[Opening RECORDS SUPPLIED section]
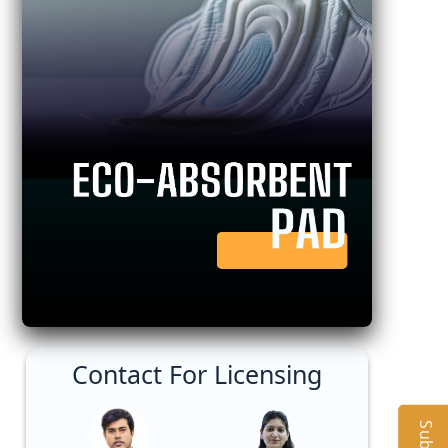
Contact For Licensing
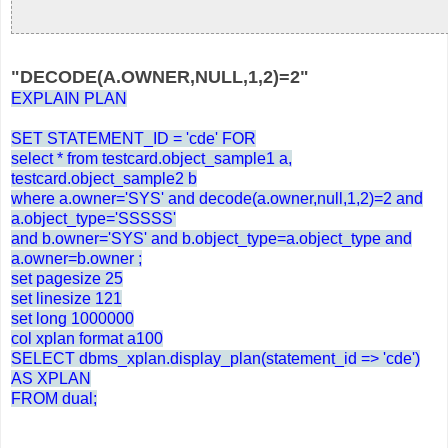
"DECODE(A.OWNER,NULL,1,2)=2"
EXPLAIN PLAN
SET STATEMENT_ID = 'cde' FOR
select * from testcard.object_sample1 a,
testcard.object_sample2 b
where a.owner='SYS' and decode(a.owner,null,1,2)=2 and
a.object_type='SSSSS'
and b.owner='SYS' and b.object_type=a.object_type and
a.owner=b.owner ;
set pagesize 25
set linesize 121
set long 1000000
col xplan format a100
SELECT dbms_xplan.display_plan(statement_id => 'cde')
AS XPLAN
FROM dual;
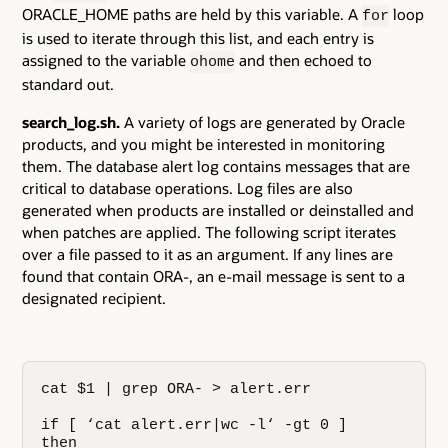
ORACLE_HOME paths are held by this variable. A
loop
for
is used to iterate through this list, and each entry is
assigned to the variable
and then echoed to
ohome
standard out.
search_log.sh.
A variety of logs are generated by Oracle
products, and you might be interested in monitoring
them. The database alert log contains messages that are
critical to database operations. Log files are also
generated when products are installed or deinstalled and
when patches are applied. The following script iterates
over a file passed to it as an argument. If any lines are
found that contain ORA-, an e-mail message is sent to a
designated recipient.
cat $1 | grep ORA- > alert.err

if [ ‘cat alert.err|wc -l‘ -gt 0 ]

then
[Closing RECORDS SUPPLIED section]
▶ WHAT IS NEEDED: Would you please copy all lines in the data that contain the word "when"?

▶ EXERCISE RESPONSE:
generated when products are installed or deinstalled and
when patches are applied. The following script iterates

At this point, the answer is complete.